Seeking accurate information from large language models (LLMs) like ChatGPT carries a potential risk – the generation of fabricated "facts." A recent incident involving a New York lawyer highlighted the susceptibility of LLMs to produce false information, termed as hallucinations, even when trained on extensive factual data.

Hallucinations tend to occur when LLMs generate text on unfamiliar topics or inadvertently mix information from diverse sources. In the lawyer's case, ChatGPT conjured imaginary judicial opinions and legal citations, leading to dissatisfaction from the presiding judge.

In an effort to mitigate such occurrences, a team of researchers, including doctoral candidates Orion Weller and Nathaniel Weir, developed a method inspired by a common journalistic phrase. The researchers introduced the use of the words "according to" in LLM queries to assess its impact on response reliability.

The study revealed that prompts incorporating "according to" effectively guided language models to ground their responses in previously observed text. Instead of generating false information, the models were more inclined to quote the requested source directly, akin to journalistic practices.

Orion Weller explained, "Language models are really good at following syntactic and semantic cues. Since 'according to' is more likely to occur online when a news article quotes a source, an LLM may take the prompt as a clue to search specifically for quotations from its training data."

Using Data Portraits, a tool developed by the team, the researchers assessed whether an LLM's responses could be traced back to its original training data. The resulting metric, termed "QUIP-Score" (quoted information precision), increased by 5% to 15% when grounding prompts like "According to Wikipedia..." were employed.

The team aimed to enhance knowledge grounding by encouraging LLMs to quote directly from trusted resources encountered during training. By leveraging high-quality sources, the researchers sought to improve the accuracy and detail of the models' responses.

Notably, the "according to" prompting technique proved effective across various LLMs, requiring no human adjustments. The team suggested its optimal performance with larger models and in conjunction with instruction tuning, where models are trained with specific instructions in addition to typical question-answer pairs.
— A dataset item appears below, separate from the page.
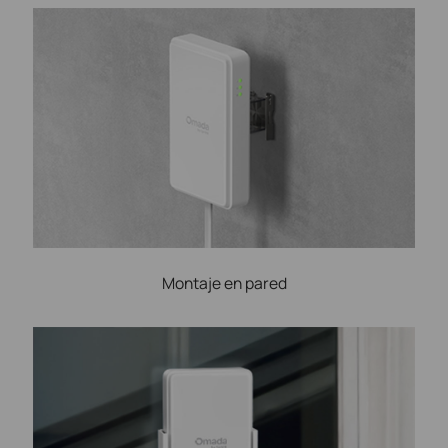
Montaje en pared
Despite the success of the technique, the researchers emphasized the importance of acknowledging that the generated text's presence in a source like Wikipedia doesn't automatically guarantee its correctness. They also highlighted the dependence on the quality of the data the model was trained on, and they implemented filters to exclude information from unreliable websites.

In conclusion, while the method isn't a definitive solution, it represents a step towards improving the factual accuracy of LLM-generated information, leveraging insights from their training data.